Wenn anzunehmen wäre, der Beschwerdeführer wolle auch eine Verletzung des Art. 312 ZGB geltend machen, so wäre auf diese Einwendung nicht einzutreten. Man hätte es mit der Rüge der Verletzung einer bundesrechtlichen Vorschrift über die örtliche Zuständigkeit in einer Zivilrechtsstreitigkeit zu tun. Hiefür hätte die Berufung oder, wenn der Streitwert weniger als Fr. 4'000.-- beträgt, die zivilrechtliche Nichtigkeitsbeschwerde zur Verfügung gestanden (Art. 49, 68 Abs. 1 lit. b OG). Insoweit ist die staatsrechtliche Beschwerde, als subsidiäres Rechtsmittel, ausgeschlossen (Art. 84 Abs. 2 OG).

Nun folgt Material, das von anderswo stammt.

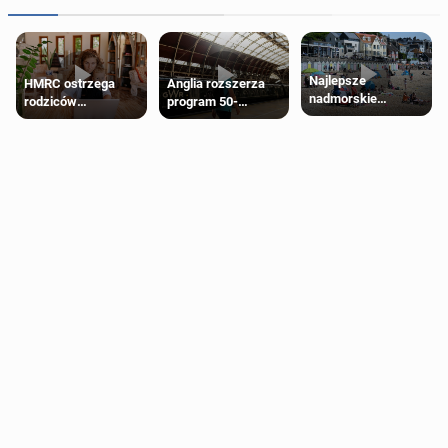
Najlepsze
HMRC ostrzega
Anglia rozszerza
nadmorskie
rodziców
program 50-
miasteczko blisko
pobierających Child
procentowych
Londynu
Benefit. Mogą być
zniżek kolejowych
zobowiązani do
na 18-latków
zwrotu zasiłku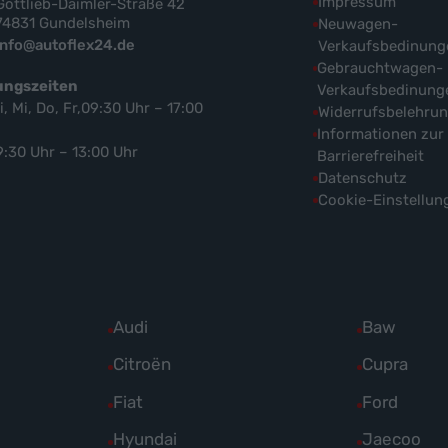
Impressum
Gottlieb-Daimler-Straße 42
74831 Gundelsheim
Neuwagen-
info@autoflex24.de
Verkaufsbedinung
Gebrauchtwagen-
ungszeiten
Verkaufsbedinung
i, Mi, Do, Fr,09:30 Uhr – 17:00
Widerrufsbelehru
Informationen zur
9:30 Uhr – 13:00 Uhr
Barrierefreiheit
Datenschutz
Cookie-Einstellun
Alle
Audi
Alle
Baw
Fahrzeuge
Fahrzeuge
Alle
Citroën
Alle
Cupra
von
von
Fahrzeuge
Fahrzeuge
Alle
Fiat
Alle
Ford
Audi
Baw
von
von
Fahrzeuge
Fahrzeuge
Alle
Hyundai
Alle
Jaecoo
anzeigen
anzeigen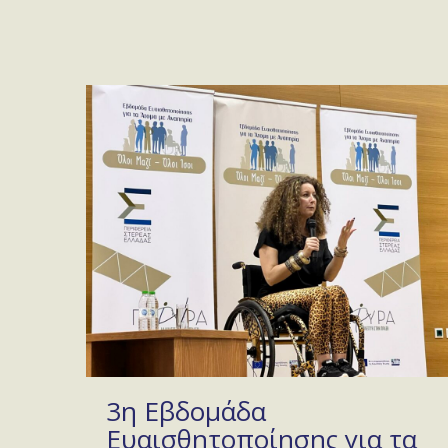
3η Εβδομάδα
Ευαισθητοποίησης για τα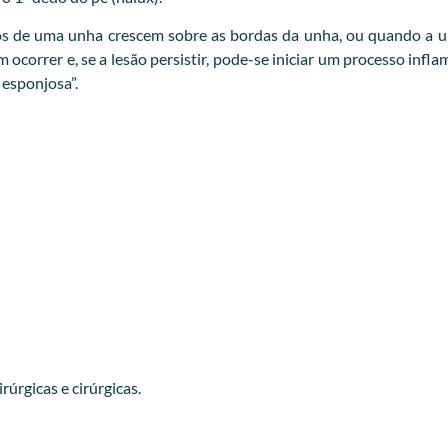
s de uma unha crescem sobre as bordas da unha, ou quando a un
correr e, se a lesão persistir, pode-se iniciar um processo infl
esponjosa”.
úrgicas e cirúrgicas.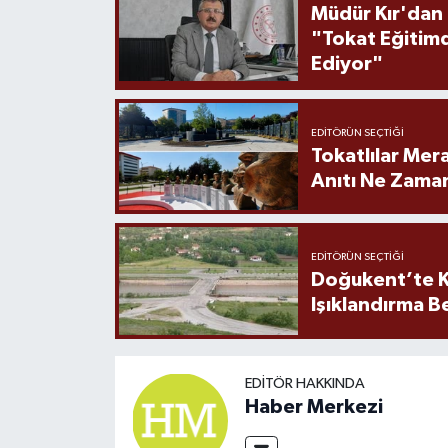
Müdür Kır'dan
"Tokat Eğitim
Ediyor"
EDITÖRÜN SEÇTIĞI
Tokatlılar Mera
Anıtı Ne Zaman
EDITÖRÜN SEÇTIĞI
Doğukent’te K
Işıklandırma B
EDITÖR HAKKINDA
Haber Merkezi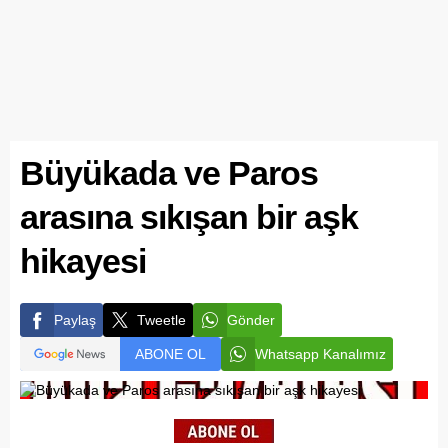
Büyükada ve Paros
arasına sıkışan bir aşk
hikayesi
Paylaş
Tweetle
Gönder
ABONE OL
Whatsapp Kanalımız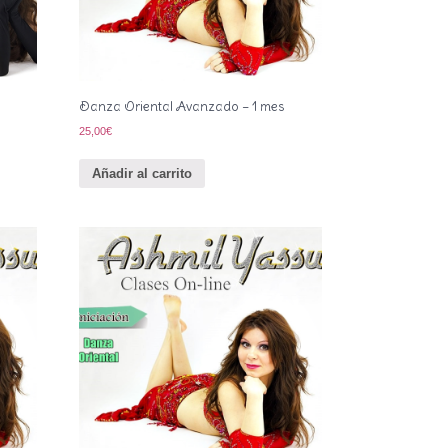
Danza Oriental Avanzado – 1 mes
25,00
€
Añadir al carrito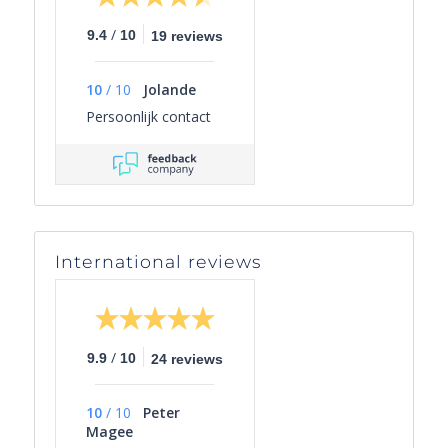
/
9.4
10
19 reviews
10
/
10
Jolande
Persoonlijk contact
International reviews
/
9.9
10
24 reviews
10
/
10
Peter
Magee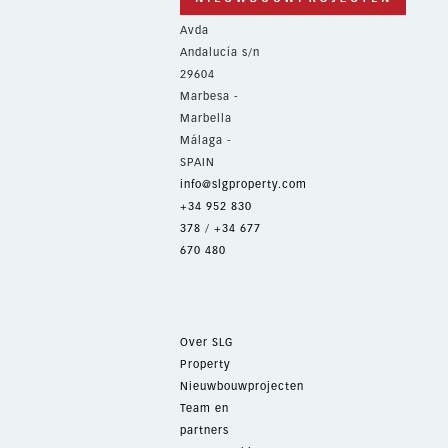
Avda
Andalucía s/n
29604
Marbesa -
Marbella
Málaga -
SPAIN
info@slgproperty.com
+34 952 830
378
/
+34 677
670 480
Over SLG
Property
Nieuwbouwprojecten
Team en
partners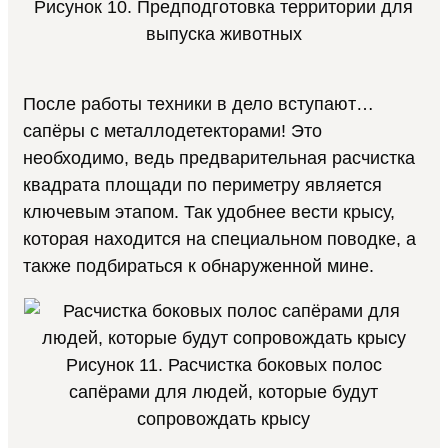
Рисунок 10. Предподготовка территории для
выпуска животных
После работы техники в дело вступают…
сапёры с металлодетекторами! Это
необходимо, ведь предварительная расчистка
квадрата площади по периметру является
ключевым этапом. Так удобнее вести крысу,
которая находится на специальном поводке, а
также подбираться к обнаруженной мине.
Рисунок 11. Расчистка боковых полос
сапёрами для людей, которые будут
сопровождать крысу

Freilich wird in Art. 49 und 68 Abs. 1 lit. b OG die staatsrechtliche Beschwerde wegen Verletzung des Art. 59 BV vorbehalten. Daraus folgt indessen nicht, dass ein Verstoss gegen eine eigentliche bundesrechtliche Gerichtsstandsnorm in einem Fall, wie er hier vorliegt, auch mit staatsrechtlicher Beschwerde wegen Verletzung jener Verfassungsbestimmung geltend gemacht werden kann. Art. 43 Abs. 1 OG rechnet zu den Verletzungen von Bundesrecht, die mit der Berufung einzig gerügt werden können, nicht auch die Verletzung verfassungsmässiger (in der BV garantierter) Rechte der Bürger und behält daher deren Geltendmachung allgemein der staatsrechtlichen Beschwerde vor (Botschaft vom 9. Februar 1943 zum neuen OG, BBl 1943 I S. 118). Art. 49 OG wiederholt diesen Grundsatz für einen besonderen Anwendungsfall.
Entsprechend ist Art. 68 Abs. 1 lit b zu verstehen.